Lionsgate Home Entertainment // PG-13 // June 27, 2006
List Price: $28.98 [Buy now and save at Amazon]

Review by David Cornelius | posted July 23, 2006 | E-mail the Author
I had forgotten just how much I hated Tyler Perry's "Diary of a Mad Black Woman" until I sat down to watch its sequel, "Madea's Family Reunion." Perry, who wrote, produced, and starred in the first film and who now also directs the follow-up, is a highly polarizing figure, coming to Hollywood with a massive fan base built on years of touring with his gospel plays, but with just as many detractors put off by a deep-rooted storytelling ineptitude.

Perry's concoctions are melodramatic comedies so broad in their execution that even Jon Lovitz's "Acting!!" character from "Saturday Night Live" would deem them over-the-top. I have been told by Perry's fans (who take negative reviews of his work more personally and vocally than any other fan base out there) that this is quite natural for the gospel play circuit. And what I tell them in return is that while it may fit the specialty stage, it does not fit the screen. At all. Period. Perry's stories just flat out don't work as movies. For many reasons, really, but chief among them is the sad fact that Perry is a remarkably lousy storyteller.

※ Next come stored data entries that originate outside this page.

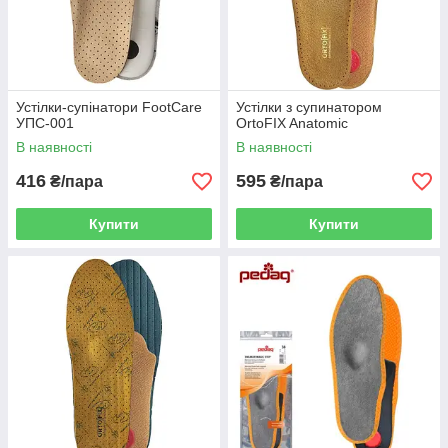
Устілки-супінатори FootCare
Устілки з супинатором
УПС-001
OrtoFIX Anatomic
В наявності
В наявності
416
595
₴/пара
₴/пара
Купити
Купити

For "Reunion," we can see the problems from the start, right in Perry's screenplay. He has no sense of how to handle exposition, and so we get clumsy, fumbled bits of dialogue like: "In less than ninety days, you're going to be marrying one of the most eligible bachelors in Atlanta!" (this is said by one sister to another, as if the second sister had no idea of her own impending nuptials) or "I just came from my mother-of-the-bride dress fitting!" (this is said by the mother of the bride, Perry's unwieldy way of informing us that she is the mother of the bride).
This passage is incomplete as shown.